CTR
CTR copied to clipboard
Performance issue in utils.py (by P3)
Hello! I've found a performance issue in utils.py: .batch(MODEL_PARAMS['batch_size'] )(line 72) should be called before .map( parse_example_helper_csv, num_parallel_calls=8 )(line 46), which could make your program more efficient.
Here is the tensorflow document to support it.
Besides, you need to check the function parse_example_helper_csv called in .map( parse_example_helper_csv, num_parallel_calls=8 ) whether to be affected or not to make the changed code work properly. For example, if parse_example_helper_csv needs data with shape (x, y, z) as its input before fix, it would require data with shape (batch_size, x, y, z) after fix.
Looking forward to your reply. Btw, I am very glad to create a PR to fix it if you are too busy.
@DLPerf Thanks for point this out! Honestly I haven't pay much attention to performance before >< I just took a look at that performance doc, and found there are actually multiple ways to speed up the tf.data ^O^ !
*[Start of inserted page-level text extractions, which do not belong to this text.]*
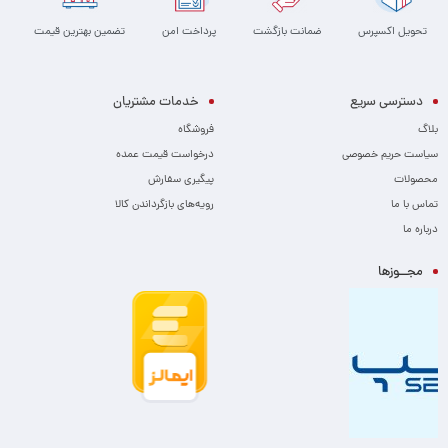
تحویل اکسپرس
ضمانت بازگشت
پرداخت امن
تضمین بهترین قیمت
دسترسی سریع
خدمات مشتریان
بلاگ
فروشگاه
سیاست حریم خصوصی
درخواست قیمت عمده
محصولات
پیگیری سفارش
تماس با ما
رویه‌های بازگرداندن کالا
درباره ما
مجــوزها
- speed up data transformation
- sequential mapping -> parall mapping, by using the num_parallel_calls that I already used in the code
- scalar mapping -> vectorized mapping, by using batch before map as you proposed
- speed up data extraction: sequential extraction -> parallel extraction, by using interleave. But in order to use this, I think we need to chunk train sample into multiple tf records in advance ?
- parallelize above ops with training, by using prefetch.
Maybe we can add the other 2 also? Currenly I am indeed not available to manage this repo, could you please help me fix this? Much appreciated!